**ACTION ITEM:** Please count the lines in the data below that hold "Disabilities" and answer with the number by itself.

**DATA LISTING:**
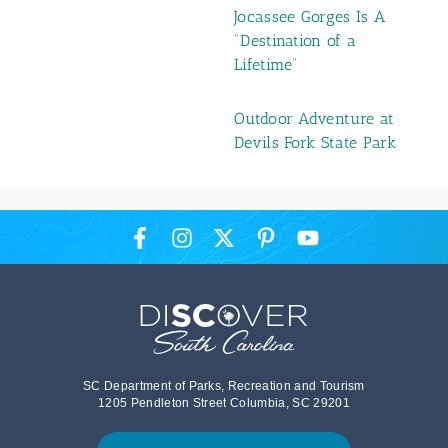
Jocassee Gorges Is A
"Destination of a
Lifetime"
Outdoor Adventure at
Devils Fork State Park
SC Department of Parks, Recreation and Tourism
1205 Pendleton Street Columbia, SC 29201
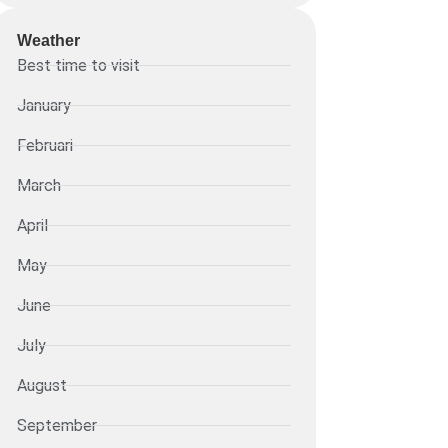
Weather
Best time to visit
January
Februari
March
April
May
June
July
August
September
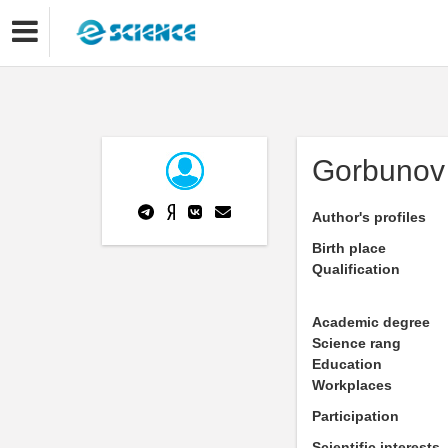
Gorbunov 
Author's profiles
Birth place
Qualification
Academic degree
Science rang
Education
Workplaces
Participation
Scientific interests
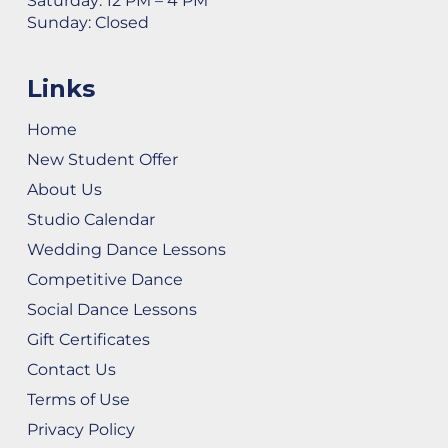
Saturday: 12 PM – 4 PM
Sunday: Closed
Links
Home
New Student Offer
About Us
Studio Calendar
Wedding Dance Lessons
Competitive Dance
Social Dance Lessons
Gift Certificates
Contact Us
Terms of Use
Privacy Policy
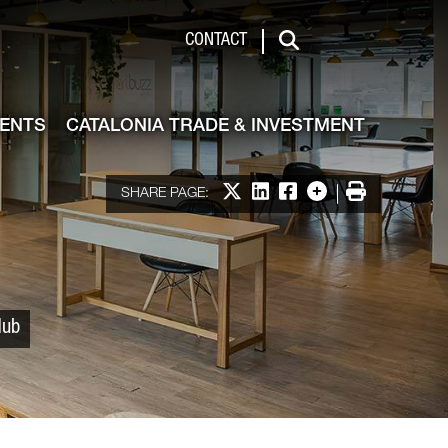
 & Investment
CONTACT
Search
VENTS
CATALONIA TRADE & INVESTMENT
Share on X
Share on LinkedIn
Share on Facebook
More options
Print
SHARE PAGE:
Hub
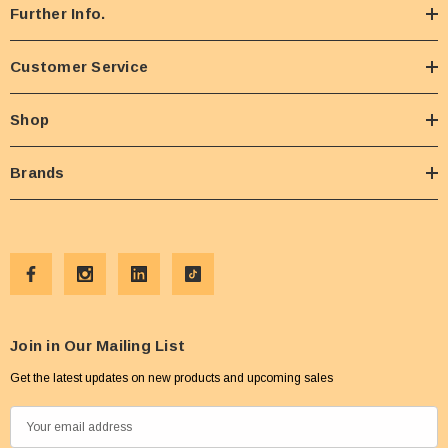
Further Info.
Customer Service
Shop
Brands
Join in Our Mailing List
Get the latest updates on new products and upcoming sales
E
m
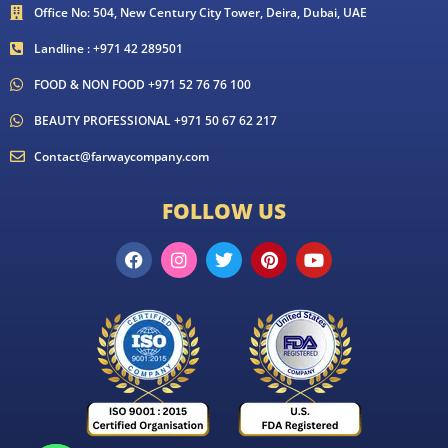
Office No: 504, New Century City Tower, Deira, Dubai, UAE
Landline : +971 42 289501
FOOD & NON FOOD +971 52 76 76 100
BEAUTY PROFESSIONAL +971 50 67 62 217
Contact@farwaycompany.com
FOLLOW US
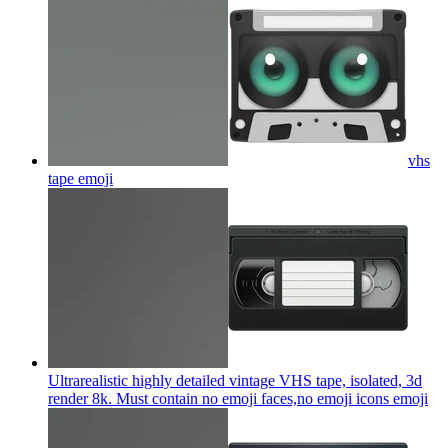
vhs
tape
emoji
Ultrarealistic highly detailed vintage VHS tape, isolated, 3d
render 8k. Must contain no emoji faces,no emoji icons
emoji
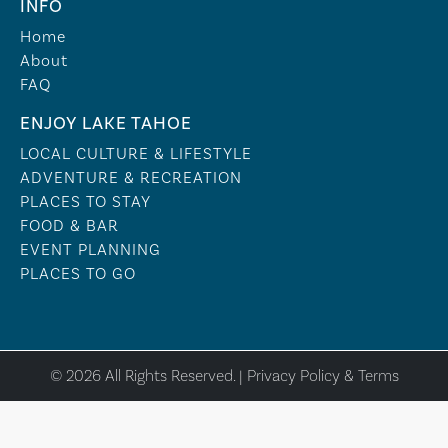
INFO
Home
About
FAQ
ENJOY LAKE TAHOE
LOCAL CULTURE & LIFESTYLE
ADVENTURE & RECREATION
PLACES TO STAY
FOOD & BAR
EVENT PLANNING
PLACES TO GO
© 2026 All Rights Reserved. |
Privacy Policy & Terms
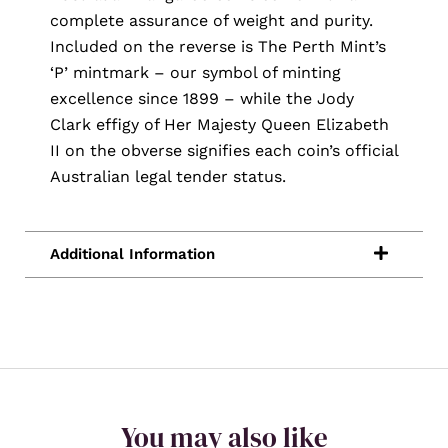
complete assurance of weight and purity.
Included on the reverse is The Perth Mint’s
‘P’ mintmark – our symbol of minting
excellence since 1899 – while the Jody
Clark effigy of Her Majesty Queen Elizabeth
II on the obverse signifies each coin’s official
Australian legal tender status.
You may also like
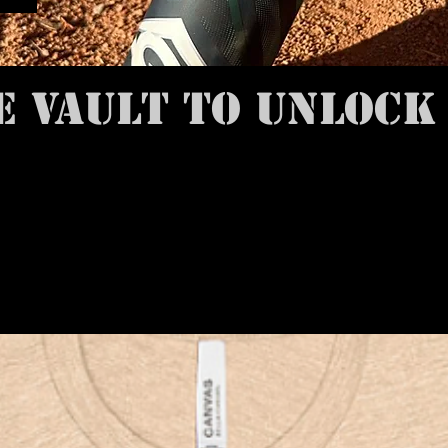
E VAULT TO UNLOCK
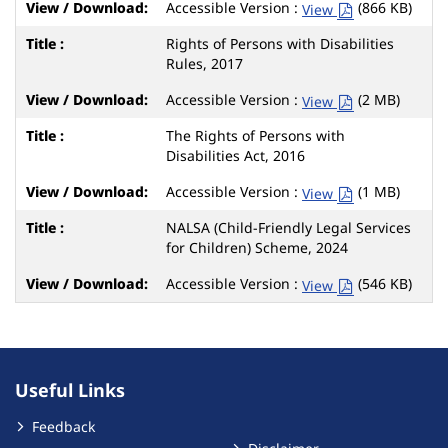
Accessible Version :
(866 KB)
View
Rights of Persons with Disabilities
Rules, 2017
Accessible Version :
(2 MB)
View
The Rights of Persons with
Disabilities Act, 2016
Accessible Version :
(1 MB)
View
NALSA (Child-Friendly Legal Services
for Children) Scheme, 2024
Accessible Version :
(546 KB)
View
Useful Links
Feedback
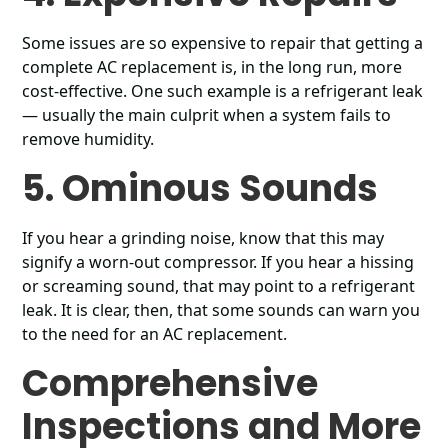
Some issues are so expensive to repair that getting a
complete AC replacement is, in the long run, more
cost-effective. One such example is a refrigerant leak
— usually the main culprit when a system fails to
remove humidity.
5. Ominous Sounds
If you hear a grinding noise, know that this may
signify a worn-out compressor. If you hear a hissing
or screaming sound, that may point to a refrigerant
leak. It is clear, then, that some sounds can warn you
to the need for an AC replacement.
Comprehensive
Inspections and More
==
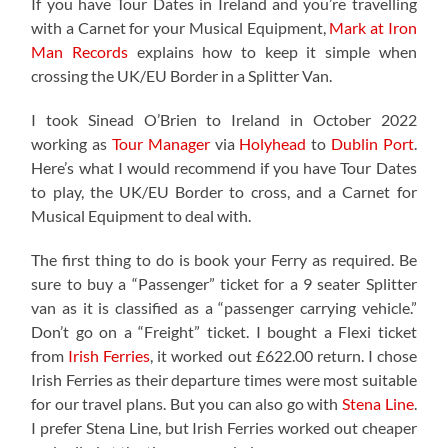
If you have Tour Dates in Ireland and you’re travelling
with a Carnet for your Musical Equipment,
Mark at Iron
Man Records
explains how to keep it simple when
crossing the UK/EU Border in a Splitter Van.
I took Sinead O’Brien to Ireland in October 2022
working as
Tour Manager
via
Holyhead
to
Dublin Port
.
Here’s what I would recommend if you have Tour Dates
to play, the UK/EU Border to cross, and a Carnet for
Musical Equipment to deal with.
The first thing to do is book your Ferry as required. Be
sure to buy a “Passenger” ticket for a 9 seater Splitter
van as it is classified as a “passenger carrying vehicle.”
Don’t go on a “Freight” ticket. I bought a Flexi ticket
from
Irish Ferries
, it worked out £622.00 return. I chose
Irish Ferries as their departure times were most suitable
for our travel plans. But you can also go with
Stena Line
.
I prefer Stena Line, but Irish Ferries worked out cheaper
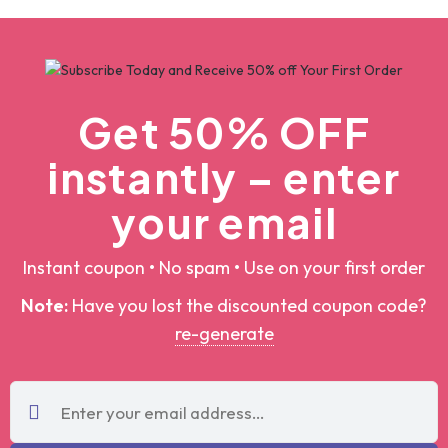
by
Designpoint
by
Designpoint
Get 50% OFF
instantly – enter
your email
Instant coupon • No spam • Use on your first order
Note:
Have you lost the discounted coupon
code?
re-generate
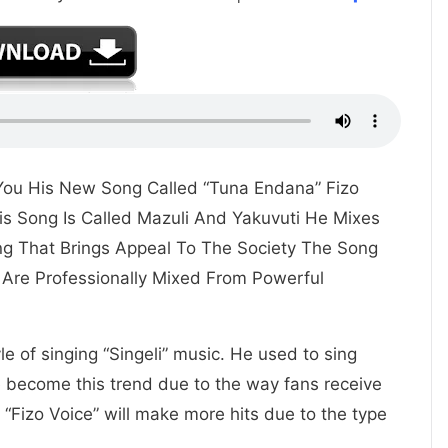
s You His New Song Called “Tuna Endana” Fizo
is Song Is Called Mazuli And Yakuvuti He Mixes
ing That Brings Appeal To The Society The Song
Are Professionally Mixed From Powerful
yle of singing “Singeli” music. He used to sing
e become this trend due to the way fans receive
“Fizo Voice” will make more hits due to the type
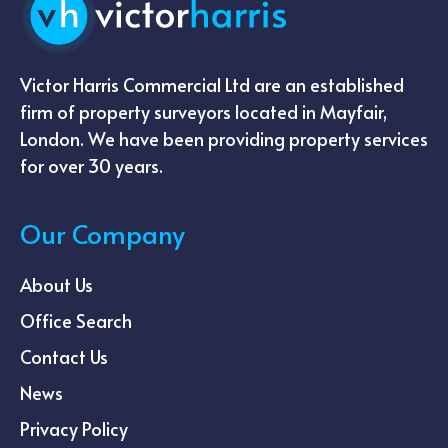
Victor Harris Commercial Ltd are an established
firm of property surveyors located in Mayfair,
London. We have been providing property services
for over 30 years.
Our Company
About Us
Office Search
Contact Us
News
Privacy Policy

**EXERCISE RESULT:** 2